Ces paroles firent brusquement peur à Jeva. Elle avait senti la colère de ceux qui avaient péri, senti leurs coups. Le jeu en valait-il la chandelle ? Pouvait-elle faire ça à tout son peuple ?
“Et tu mourrais”, continua la voix. “Si tu l'annonces à notre peuple, il te tuera.”
Lentement, Jeva sentit qu'elle revenait à elle-même. Elle se retrouva sur le plancher situé devant le bûcher. Jeva mit une main au visage et vit sa main se couvrir de sang, bien qu'elle ne sache pas s'il s'agissait de l'effort occasionné par la vision ou de la violence des morts. Elle se força à se relever et contempla la foule assemblée.
“Dis-nous ce que tu as vu, ma sœur”, dit le Messager des Morts.
Jeva resta à le regarder, essayant de jauger combien il en avait vu, s'il avait vu quelque chose. Pouvait-elle mentir à ce moment-là ? Pouvait-elle dire aux personnes assemblées que les morts soutenaient tous le plan ?
Jeva savait qu'elle ne pouvait pas mentir comme ça, même pour Thanos.

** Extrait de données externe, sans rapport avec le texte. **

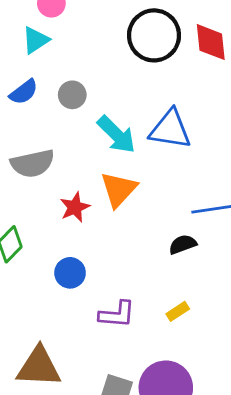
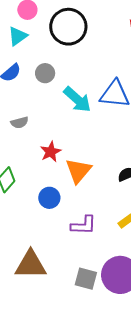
black circle: (154, 35) -> (68, 27), moved
gray semicircle: (33, 163) -> (20, 123), size x0.6
orange triangle: (119, 189) -> (78, 171), moved

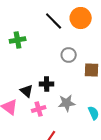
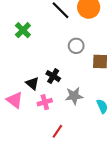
green cross: (18, 40) -> (23, 30), turned -35
black cross: (47, 84) -> (53, 76), turned 32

“J'ai vu la mort”, dit-elle. “Votre mort, ma mort. La mort de tout notre peuple si nous partons à la guerre.”
Un murmure s'éleva partout dans la pièce. Son peuple ne craignait pas la mort mais la destruction de tout leur mode de vie était une chose différente.
“Vous m'avez demandé de parler pour les morts”, dit Jeva, “et ils ont dit que, à Haylon, nous pourrions remporter la victoire en sacrifiant notre peuple.” Elle inspira et pensa à ce que Thanos aurait fait. “Je ne veux pas parler pour les morts. Je veux parler pour les vivants.”
Les murmures changèrent de ton et devinrent plus confus. A quelques endroits de la pièce, ils devinrent aussi plus colériques.
“Je sais ce que vous pensez”, dit Jeva. “Vous pensez que je commets un sacrilège. Cela dit, il y a une île pleine de gens qui attendent notre aide. J'ai vu les morts et ils m'ont maudite pour leur décès. Savez-vous ce que cela nous révèle ? Que la vie compte ! Que la vie de tous ceux qui mourront si nous ne les aidons pas compte. Si nous ne les aidons pas, nous laisserons le mal se répandre. Nous permettrons que ceux qui voudraient vivre en paix se fassent massacrer. Je compte m'y opposer, pas parce que les morts l'exigent mais parce que les vivants l'exigent !”
Alors, il y eut du vacarme dans la salle. Le Messager des Morts les regarda tous puis se tourna vers Jeva. Il la poussa vers la porte.
“Tu devrais partir”, dit-il. “Pars avant qu'ils te tuent pour blasphème.”
Pourtant, Jeva ne partit pas. Les morts lui avaient déjà dit qu'elle mourrait si elle faisait ça. Si c'était le prix à payer pour obtenir de l'aide, elle le paierait. Elle resta sur place comme un point de silence au centre des disputes qui émaillaient la pièce. Quand un homme courut vers elle, elle le repoussa d'un coup de pied et resta debout. A ce stade, c'était tout ce qu'elle pouvait faire. Elle attendit le moment où l'un d'eux finirait par la tuer.
Jeva fut très surprise quand ils ne le firent pas. En fait, le bruit ambiant diminua jusqu'à disparaître et les gens présents se tinrent devant elle en la regardant. Un par un, ils se mirent à genoux et le Messager des Morts s'avança.
“On dirait qu'on va t'accompagner à Haylon, ma sœur.”
Jeva clignota des yeux. “Je … ne comprends pas.”
Elle aurait dû être morte, à ce stade. Les morts lui avaient dit que c'était le sacrifice qu'ils voulaient.
“As-tu complètement oublié nos coutumes ?” dit le prêtre. “Tu nous as offert une mort digne de ce nom. Pourquoi protesterions-nous ?”
Alors, Jeva tomba à genoux avec les autres. Elle ne savait pas quoi dire. Elle s'était attendue à mourir et avait en fait survécu. Maintenant, il fallait juste qu'elle fasse en sorte que cela compte pour quelque chose.
“Nous arrivons, Thanos”, promit-elle.